> _ASSIGNED TASK_
In the data below, restate exactly the lines from the one with "http://www.gzblkj88.com" to the final line, both included, but not the pictures.

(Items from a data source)
-=-=-

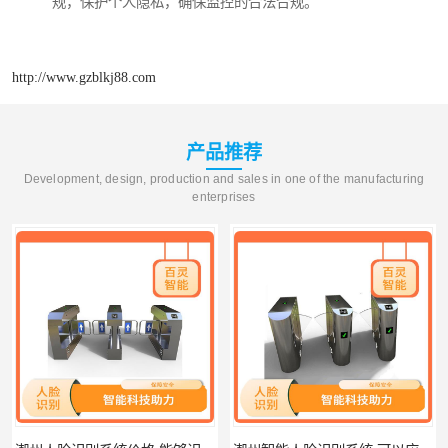
规，保护个人隐私，确保监控的合法合规。
http://www.gzblkj88.com
产品推荐
Development, design, production and sales in one of the manufacturing
enterprises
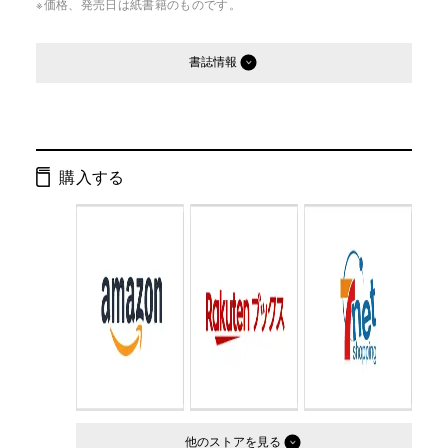
※価格、発売日は紙書籍のものです。
書誌情報
発行形態：
単行本
ページ数：
224ページ
購入する
ISBN：
9784877281649
Cコード：
0095
判型：
四六判
他のストア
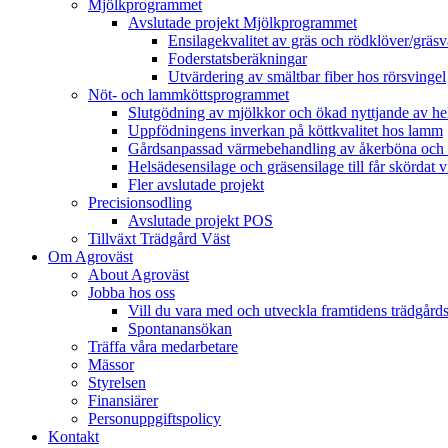
Mjölkprogrammet
Avslutade projekt Mjölkprogrammet
Ensilagekvalitet av gräs och rödklöver/gräsv
Foderstatsberäkningar
Utvärdering av smältbar fiber hos rörsvingel
Nöt- och lammköttsprogrammet
Slutgödning av mjölkkor och ökad nyttjande av hela
Uppfödningens inverkan på köttkvalitet hos lamm
Gårdsanpassad värmebehandling av åkerböna och 
Helsädesensilage och gräsensilage till får skördat 
Fler avslutade projekt
Precisionsodling
Avslutade projekt POS
Tillväxt Trädgård Väst
Om Agroväst
About Agroväst
Jobba hos oss
Vill du vara med och utveckla framtidens trädgård
Spontanansökan
Träffa våra medarbetare
Mässor
Styrelsen
Finansiärer
Personuppgiftspolicy
Kontakt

-=-=-

> _WRITTEN ANSWER_
http://www.gzblkj88.com
产品推荐
Development, design, production and sales in one of the manufacturing
enterprises
※価格、発売日は紙書籍のものです。
書誌情報
発行形態：
単行本
ページ数：
224ページ
購入する
ISBN：
9784877281649
Cコード：
0095
判型：
四六判
他のストア
Mjölkprogrammet
Avslutade projekt Mjölkprogrammet
Ensilagekvalitet av gräs och rödklöver/gräsv
Foderstatsberäkningar
Utvärdering av smältbar fiber hos rörsvingel
Nöt- och lammköttsprogrammet
Slutgödning av mjölkkor och ökad nyttjande av hela
Uppfödningens inverkan på köttkvalitet hos lamm
Gårdsanpassad värmebehandling av åkerböna och 
Helsädesensilage och gräsensilage till får skördat 
Fler avslutade projekt
Precisionsodling
Avslutade projekt POS
Tillväxt Trädgård Väst
Om Agroväst
About Agroväst
Jobba hos oss
Vill du vara med och utveckla framtidens trädgård
Spontanansökan
Träffa våra medarbetare
Mässor
Styrelsen
Finansiärer
Personuppgiftspolicy
Kontakt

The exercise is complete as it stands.